The building of the cathedral was competed in 1189 and was designed in the classic Romanesque style. In the thirteenth and the fourteenth century some changes and additions were incorporated which add to the beauty of the structure.
Get on board the ship of Fens:
Ely which is said as “eely” during most of the history was an island that was until the marshy lands of the Fens were drained out during the eighteenth century. For a long time period this mammoth of a monument in terms of religious and cultural significance has been also known as the ship of the Fens. Situated in between the Idyllic and flat green landscape surrounding the great Ely cathedral make it appear to float high as if wearing a Halo.
The monument doors are kicked open from Easter until October. The admission fee is pound three and fifty pence.
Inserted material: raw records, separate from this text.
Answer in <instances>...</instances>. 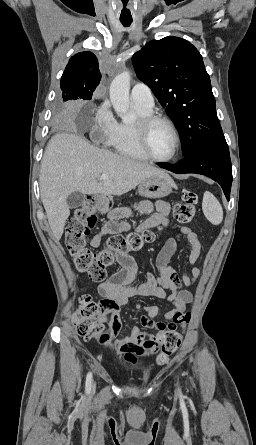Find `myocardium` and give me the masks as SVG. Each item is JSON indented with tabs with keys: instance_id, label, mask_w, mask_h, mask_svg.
Wrapping results in <instances>:
<instances>
[{
	"instance_id": "1",
	"label": "myocardium",
	"mask_w": 256,
	"mask_h": 445,
	"mask_svg": "<svg viewBox=\"0 0 256 445\" xmlns=\"http://www.w3.org/2000/svg\"><path fill=\"white\" fill-rule=\"evenodd\" d=\"M157 122H162L167 124L173 132L175 139V146L173 153L166 158H160L155 156L149 146L148 133L151 126ZM134 133L138 142V145L143 152V154L150 160L159 163H168L174 160L181 148V137L175 123L166 116L150 114L147 116L139 117V119L134 123Z\"/></svg>"
}]
</instances>
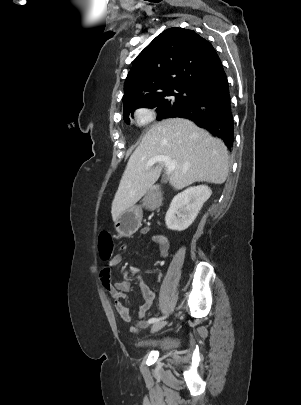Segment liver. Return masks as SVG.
Listing matches in <instances>:
<instances>
[{"mask_svg": "<svg viewBox=\"0 0 301 405\" xmlns=\"http://www.w3.org/2000/svg\"><path fill=\"white\" fill-rule=\"evenodd\" d=\"M165 155L177 162L169 177L170 185L181 190L194 182L222 184L229 172L225 144L193 122L173 118L154 124L128 160L112 202L114 222L153 186L160 176V166L147 167L154 156Z\"/></svg>", "mask_w": 301, "mask_h": 405, "instance_id": "liver-1", "label": "liver"}]
</instances>
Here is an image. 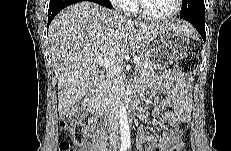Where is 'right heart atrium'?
<instances>
[{
	"label": "right heart atrium",
	"mask_w": 231,
	"mask_h": 151,
	"mask_svg": "<svg viewBox=\"0 0 231 151\" xmlns=\"http://www.w3.org/2000/svg\"><path fill=\"white\" fill-rule=\"evenodd\" d=\"M111 2L119 11L129 12L131 9L130 2L128 0H113Z\"/></svg>",
	"instance_id": "right-heart-atrium-1"
}]
</instances>
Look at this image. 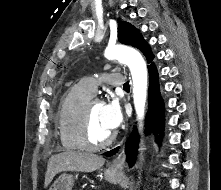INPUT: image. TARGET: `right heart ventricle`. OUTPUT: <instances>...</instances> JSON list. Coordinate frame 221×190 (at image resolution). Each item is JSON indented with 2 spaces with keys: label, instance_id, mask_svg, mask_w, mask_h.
<instances>
[{
  "label": "right heart ventricle",
  "instance_id": "1",
  "mask_svg": "<svg viewBox=\"0 0 221 190\" xmlns=\"http://www.w3.org/2000/svg\"><path fill=\"white\" fill-rule=\"evenodd\" d=\"M92 97L79 83L71 87L62 99L57 113V130L64 150L85 149L79 134L80 118L84 104Z\"/></svg>",
  "mask_w": 221,
  "mask_h": 190
}]
</instances>
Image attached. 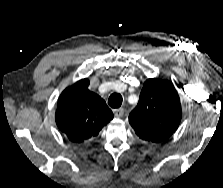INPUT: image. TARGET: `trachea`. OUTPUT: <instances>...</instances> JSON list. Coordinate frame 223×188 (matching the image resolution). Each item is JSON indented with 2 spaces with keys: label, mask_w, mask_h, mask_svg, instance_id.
<instances>
[{
  "label": "trachea",
  "mask_w": 223,
  "mask_h": 188,
  "mask_svg": "<svg viewBox=\"0 0 223 188\" xmlns=\"http://www.w3.org/2000/svg\"><path fill=\"white\" fill-rule=\"evenodd\" d=\"M123 98L120 94L113 93L108 99V104L112 108H119L122 104Z\"/></svg>",
  "instance_id": "obj_1"
}]
</instances>
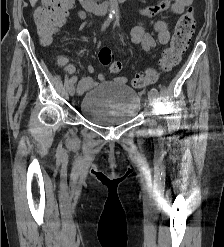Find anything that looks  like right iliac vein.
<instances>
[{
	"label": "right iliac vein",
	"instance_id": "obj_1",
	"mask_svg": "<svg viewBox=\"0 0 224 247\" xmlns=\"http://www.w3.org/2000/svg\"><path fill=\"white\" fill-rule=\"evenodd\" d=\"M74 94H75V86L71 85L70 88H69V95L73 96Z\"/></svg>",
	"mask_w": 224,
	"mask_h": 247
}]
</instances>
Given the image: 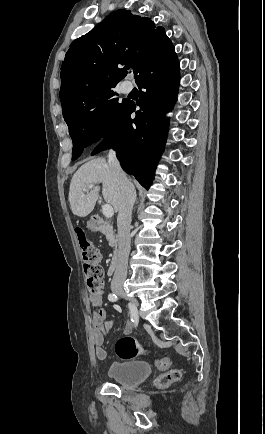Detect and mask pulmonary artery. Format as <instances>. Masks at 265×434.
Here are the masks:
<instances>
[{
  "instance_id": "1",
  "label": "pulmonary artery",
  "mask_w": 265,
  "mask_h": 434,
  "mask_svg": "<svg viewBox=\"0 0 265 434\" xmlns=\"http://www.w3.org/2000/svg\"><path fill=\"white\" fill-rule=\"evenodd\" d=\"M122 92H123L124 94H127V93L130 92V88H129V87H123V88H122Z\"/></svg>"
}]
</instances>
It is open from Monday to Saturday from 10:30 am to 5 pm. And on Sundays from 12pm to 4:30 pm.
Great attractions of Ely Cathedral:
The views from the monument are of the lovely green patches in the west when stretches on to the north. From the north one can also see the Lady Chapel’s great window. On the south of the Cathedral one can see great monastic buildings. These structures are the biggest collection of medieval monastic architecture in the whole of England.
The monuments west front can be termed peculiar and unusual. It can be due to the absence of the northwest transept. The loss of the turrets on the westward tower and the octagonal belfry also contribute to the unusual look. The asymmetric and lopsided attribute is loved by the many who flock here.
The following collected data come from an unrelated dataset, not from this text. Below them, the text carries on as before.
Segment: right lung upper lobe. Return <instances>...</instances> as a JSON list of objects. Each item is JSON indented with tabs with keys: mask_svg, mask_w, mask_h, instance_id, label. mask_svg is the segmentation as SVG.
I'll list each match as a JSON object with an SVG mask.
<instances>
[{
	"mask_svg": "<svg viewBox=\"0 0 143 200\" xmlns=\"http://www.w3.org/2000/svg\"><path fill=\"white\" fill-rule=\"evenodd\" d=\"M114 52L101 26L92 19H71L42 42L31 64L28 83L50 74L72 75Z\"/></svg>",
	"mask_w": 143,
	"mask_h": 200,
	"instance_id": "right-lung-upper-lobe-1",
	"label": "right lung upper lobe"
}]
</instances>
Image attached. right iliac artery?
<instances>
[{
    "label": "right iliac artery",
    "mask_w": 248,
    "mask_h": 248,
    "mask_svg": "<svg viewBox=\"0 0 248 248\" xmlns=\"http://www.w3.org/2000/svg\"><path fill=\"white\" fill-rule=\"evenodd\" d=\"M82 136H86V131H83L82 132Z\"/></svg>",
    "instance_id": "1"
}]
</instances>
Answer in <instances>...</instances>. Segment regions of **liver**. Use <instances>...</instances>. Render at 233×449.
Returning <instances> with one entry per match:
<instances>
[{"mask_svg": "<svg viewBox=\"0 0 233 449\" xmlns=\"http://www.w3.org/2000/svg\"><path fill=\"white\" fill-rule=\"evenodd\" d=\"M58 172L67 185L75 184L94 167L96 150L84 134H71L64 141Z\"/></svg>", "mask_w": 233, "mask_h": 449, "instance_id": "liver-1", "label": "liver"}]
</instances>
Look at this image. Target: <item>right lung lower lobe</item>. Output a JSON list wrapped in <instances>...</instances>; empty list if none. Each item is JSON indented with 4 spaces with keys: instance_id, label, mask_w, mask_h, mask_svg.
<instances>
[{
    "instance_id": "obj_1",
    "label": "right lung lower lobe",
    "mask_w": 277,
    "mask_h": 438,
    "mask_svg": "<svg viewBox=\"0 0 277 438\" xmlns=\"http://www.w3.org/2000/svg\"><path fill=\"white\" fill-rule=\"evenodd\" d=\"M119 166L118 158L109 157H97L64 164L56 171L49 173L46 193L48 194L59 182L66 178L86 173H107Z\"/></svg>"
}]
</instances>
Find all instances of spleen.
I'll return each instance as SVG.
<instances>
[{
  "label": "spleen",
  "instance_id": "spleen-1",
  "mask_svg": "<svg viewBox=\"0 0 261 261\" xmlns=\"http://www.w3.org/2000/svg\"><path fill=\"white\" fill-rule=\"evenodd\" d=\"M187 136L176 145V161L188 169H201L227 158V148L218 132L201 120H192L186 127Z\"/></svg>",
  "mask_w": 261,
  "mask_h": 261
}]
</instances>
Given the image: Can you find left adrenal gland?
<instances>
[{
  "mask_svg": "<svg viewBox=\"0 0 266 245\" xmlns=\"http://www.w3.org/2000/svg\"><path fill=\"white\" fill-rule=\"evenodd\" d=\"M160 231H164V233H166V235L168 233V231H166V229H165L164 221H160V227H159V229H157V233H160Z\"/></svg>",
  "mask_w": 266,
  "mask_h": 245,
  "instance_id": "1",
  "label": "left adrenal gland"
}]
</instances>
But equal numbers find it ugly and use strong words such as hate. The twelfth century exterior still has intricate carvings which although weathered are more than worthy of a closer appreciation. Do not hesitate to pull out those extra long binoculars and zoom in to your hearts content.
Inside the Ely cathedral there is a Norman nave which is very finely designed and was built from the east to the west. The changes in architecture in the four decades during its construction can be seen in the structure itself. Not until the start of the sixth bay the molding of the arches is square and there onwards the molding is round in the subsequent bays.
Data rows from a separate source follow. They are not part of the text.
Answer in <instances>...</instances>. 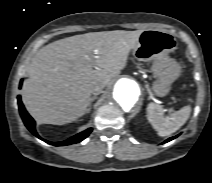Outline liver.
<instances>
[{"label":"liver","instance_id":"obj_1","mask_svg":"<svg viewBox=\"0 0 212 183\" xmlns=\"http://www.w3.org/2000/svg\"><path fill=\"white\" fill-rule=\"evenodd\" d=\"M143 31L91 32L42 47L23 83L27 111L41 124L64 125L83 116L93 88L108 85L126 67Z\"/></svg>","mask_w":212,"mask_h":183}]
</instances>
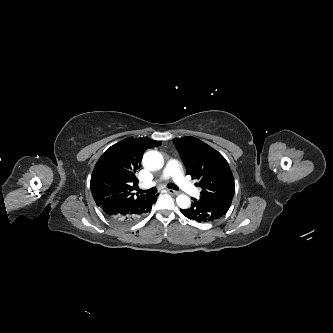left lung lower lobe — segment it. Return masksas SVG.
Returning a JSON list of instances; mask_svg holds the SVG:
<instances>
[{
	"mask_svg": "<svg viewBox=\"0 0 333 333\" xmlns=\"http://www.w3.org/2000/svg\"><path fill=\"white\" fill-rule=\"evenodd\" d=\"M229 207L222 203L200 198L199 200L194 199L190 208L180 210L189 219L198 222H211L225 215Z\"/></svg>",
	"mask_w": 333,
	"mask_h": 333,
	"instance_id": "1",
	"label": "left lung lower lobe"
}]
</instances>
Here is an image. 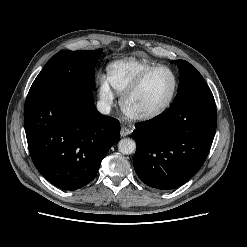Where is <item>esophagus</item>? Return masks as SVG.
Masks as SVG:
<instances>
[{
    "instance_id": "esophagus-1",
    "label": "esophagus",
    "mask_w": 247,
    "mask_h": 247,
    "mask_svg": "<svg viewBox=\"0 0 247 247\" xmlns=\"http://www.w3.org/2000/svg\"><path fill=\"white\" fill-rule=\"evenodd\" d=\"M130 133H131V130L129 128H127L125 126L121 127L120 134H121L122 137H125V136L129 135Z\"/></svg>"
}]
</instances>
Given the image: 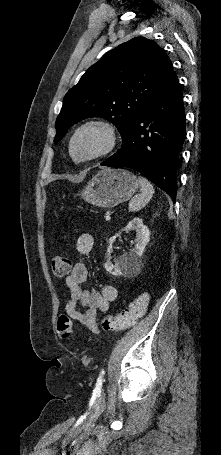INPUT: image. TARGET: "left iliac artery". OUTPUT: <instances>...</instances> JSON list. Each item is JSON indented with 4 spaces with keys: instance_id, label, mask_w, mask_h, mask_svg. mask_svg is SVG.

The upper storey which has windows is known as the clerestory. It was built over a shorter span of time and has a crude finish to its design. This is an indication of junior masons who were given the opportunity to try the latest designs on stone to develop and hone their skills. This place is hardly in the visibility line of the worshippers who thronged here.
Michelangelo’s style revisited:
Victorian influence is seen in the design of the ceiling and the floor. Pavements replacing rough stones in 1869 can be seen in the floor elements. Great and gifted artists Thomas Gambier Parry and his dear friend Henry Styleman le strange painted the wooden ceiling in 1858. Similar to Michelangelo they painted the ceiling in situ, on their backs in bad light conditions.
Romanesque style carvings of the 12th century add magnificence to the Prior’s door. The prior’s door is situated off the southern aisle of the nave. The cravings represent and depict the Christ held in the arms of archangels and being blessed by the creature of the universe. Two human heads are shown looking down form the pilasters and the corners. The medallions have various humans and beasts shown in them.
The oldest and one of the fine artifacts to be found in the cathedral in the southern aisle lying next to the prior’s door is the Ovin’s stone. It is the memorial crosses’ base dating from the eighth century which is the saxon period of history. In the eastern end the nave opens out into a large space under the octagon. This space was originally where the Norman central tower resided.
St. Etherelda’s life is depicted here in the form of sculptures on the eight huge pillars which support giant triangles of old English oak. From the apex of these triangles the vertical posts of the octagon gallery rises.